Kenya : sous l’impulsion des femmes

Publié le 19 avril 2004 Lecture : 3 minutes.

La pièce est remplie d’enfants. Ils discutent, courent, jouent ou se chamaillent, mais la majorité d’entre eux a plutôt l’air enjoué. Contraste saisissant avec l’extérieur, dans Kayole, ce bidonville de Nairobi où la misère, trop forte, a effacé le sourire du plus optimiste des habitants. Ce qui est devenu un lieu d’espoir, le centre de l’association Women Fighting Aids in Kenya (Wofak), avait été créé pour répondre à une détresse : celles des femmes touchées par le sida. En 1993, elles étaient rares celles qui osaient tenter quelque chose. Dix ans plus tard, elles ont considérablement élargi leur champ d’action. Et cette maison aux murs en briques, une des seules de ce quartier composé essentiellement de cahutes de fortune, est devenue un point de repère. On y écoute, on y soigne, on y nourrit. Personne n’est jugé, personne n’est exclu. Les gamins, assis sur les canapés entourant la pièce, attendent l’heure du repas. Ils n’ont pas les moyens de se nourrir, et c’est Wofak qui, tous les midis, leur fournit leur déjeuner, même s’il reste sommaire.
Comme toutes les personnes qui accomplissent des exploits, les femmes de l’association sont persuadées qu’elles ne font que le strict minimum. Alors que dès la création de Wofak, elles ont fait la preuve d’une force de caractère hors du commun. En se « liguant » contre les hommes tout d’abord, dans un pays où les mouvements de lutte contre le sida étaient tous dirigés par la gent masculine. À l’époque, elles étaient dix, toutes séropositives ou proches de personnes infectées. Dix femmes qui ne pouvaient pas se résigner à subir la discrimination dont le « sexe faible » était victime, alors qu’il est également le plus « exposé ». Scientifiquement, puisque la transmission du virus est facilitée chez la femme hétérosexuelle. Humainement aussi, puisque quand un membre de la famille tombe malade, c’est elle qui devra le soigner et sera ainsi détournée de ses activités traditionnelles.
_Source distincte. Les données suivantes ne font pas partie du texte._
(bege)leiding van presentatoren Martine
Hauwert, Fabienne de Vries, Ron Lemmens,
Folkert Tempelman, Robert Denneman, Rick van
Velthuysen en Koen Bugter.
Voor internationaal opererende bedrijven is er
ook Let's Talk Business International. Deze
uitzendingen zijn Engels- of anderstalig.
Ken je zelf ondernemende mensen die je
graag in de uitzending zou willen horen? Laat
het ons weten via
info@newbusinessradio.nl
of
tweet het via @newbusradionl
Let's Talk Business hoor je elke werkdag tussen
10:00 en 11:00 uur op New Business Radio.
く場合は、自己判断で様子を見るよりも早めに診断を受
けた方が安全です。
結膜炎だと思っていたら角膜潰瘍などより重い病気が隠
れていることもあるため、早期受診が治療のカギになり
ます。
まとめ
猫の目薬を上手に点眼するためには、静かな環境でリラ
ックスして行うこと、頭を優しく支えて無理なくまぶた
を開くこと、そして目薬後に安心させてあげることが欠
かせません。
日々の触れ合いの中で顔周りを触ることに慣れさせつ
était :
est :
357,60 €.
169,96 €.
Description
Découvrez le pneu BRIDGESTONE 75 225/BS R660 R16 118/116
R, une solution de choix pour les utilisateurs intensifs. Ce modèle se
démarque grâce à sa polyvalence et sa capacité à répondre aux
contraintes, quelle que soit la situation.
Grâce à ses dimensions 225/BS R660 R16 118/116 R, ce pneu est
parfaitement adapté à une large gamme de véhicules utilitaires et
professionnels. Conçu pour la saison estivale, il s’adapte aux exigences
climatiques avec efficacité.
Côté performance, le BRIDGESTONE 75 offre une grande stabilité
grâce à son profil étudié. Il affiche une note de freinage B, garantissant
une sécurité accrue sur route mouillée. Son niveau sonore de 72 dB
Ces femmes, aujourd’hui plus de cinq cents, sont réunies pour faire reconnaître leurs droits et briser les tabous. Elles se sont investies dans l’éducation, la prévention, les soins à domicile, le soutien psychologique, le conseil médical et l’organisation d’activités génératrices de revenus. Peu à peu, Wofak a étendu ses activités aux orphelins du sida, en leur offrant la garantie d’un repas quotidien et en consacrant une partie de son budget aux frais de scolarité et d’habillement de ces enfants. L’association a également développé une structure de soins. Dans la maison de Kayole, outre la cuisine, où chauffe la marmite emplie de riz pour les enfants, et la salle commune, on trouve deux salles de soins. Une est réservée à la médecine traditionnelle. Selon l’état de leurs patients, les deux praticiens se partagent les traitements. Car, comme l’indique la directrice du centre, « la médecine traditionnelle n’a pas d’effets secondaires connus et est beaucoup moins chère que la médecine occidentale. Nous l’utilisons donc en premier recours ». Tout d’abord étudiées à l’Institut kényan de recherche sur les forêts (Kefri) pour détecter une éventuelle toxicité, les plantes sont ensuite prescrites aux malades. Si l’état du patient empire, il passe sous la coupe du médecin dit « occidental ». Et grâce à cette méthode, le Wofak parvient, bon an mal an, à tenir son rôle. Les femmes engagées dans la lutte vous diront qu’elles n’y sont pour rien. Que c’est grâce à Sidaction, l’association française qui les finance en partie, qu’elles parviennent à progresser et que sans ces alliés du Nord, elles n’y arriveraient pas. Lesquels répondent que s’ils ont choisi d’aider cette association, à hauteur d’environ 30 000 euros par an, c’est parce qu’ils ont été époustouflés par la pugnacité et la volonté de ces femmes. Voilà maintenant dix ans que cette association française participe aux financements d’associations du Sud : en 2002, 1,5 million d’euros ont été consacrés, sous différentes formes, à 90 projets.